Space in the Exploring program is limited so please contact the police department if you are interested in the program or are the parents of a young adult that may be interested. Contact post committee chairperson Master Lt. Maxine Wright or advisor Officer Eric Snodgrass at 626-1300. For more information about Learning for Life and Exploring, log on to www.learningforlife.org/exploring. For more information about the Boy Scouts of America, log on to www.scouting.org.


Drug Abuse Resistance Education - D.A.R.E.

Drug Abuse Resistance Education (D.A.R.E.) is a prevention program taught to the city’s fifth-grade students. The Asheboro Police Department and Asheboro City Schools sponsor the 10-week program. Officer Matthew Vann visits each of the city’s five public schools and three private schools once a week during the spring to teach the program.

Vann introduces himself to the students during the program’s first week and tells them a little about his job as a police officer. Students learn that the police do more than arrest and write tickets. Police help others. That’s why most officers choose this profession. Vann tells the students that he’s no different than they are – except for the polyester suit and badge. Students learn that they can relate to police officers and see them as more than just a uniform.

Lessons focus on the dangers of alcohol, tobacco, marijuana, and other drugs, and how students can say “No!” to each of them. Students are taught how companies use advertising to entice young people to try their products.

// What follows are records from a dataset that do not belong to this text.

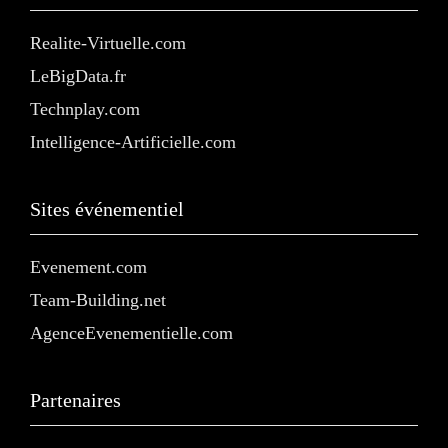
Realite-Virtuelle.com
LeBigData.fr
Technplay.com
Intelligence-Artificielle.com
Sites événementiel
Evenement.com
Team-Building.net
AgenceEvenementielle.com
Partenaires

Students learn how to be confident when refusing drugs and are reminded of the many, many drug-free activities in which they can participate rather than use. Each school has a D.A.R.E. graduation or “culmination” ceremony, during which students hear a guest speaker and awards are presented.

The D.A.R.E. program has been taught in the Asheboro City Schools since 1987. Thousands of children have successfully graduated the program during its nearly 25-year history here. D.A.R.E. was created in 1983 in Los Angeles, Calif., and remains a successful and immensely popular program. D.A.R.E. is taught in more than 75 percent of the school districts in the United States and more than 43 countries around the world.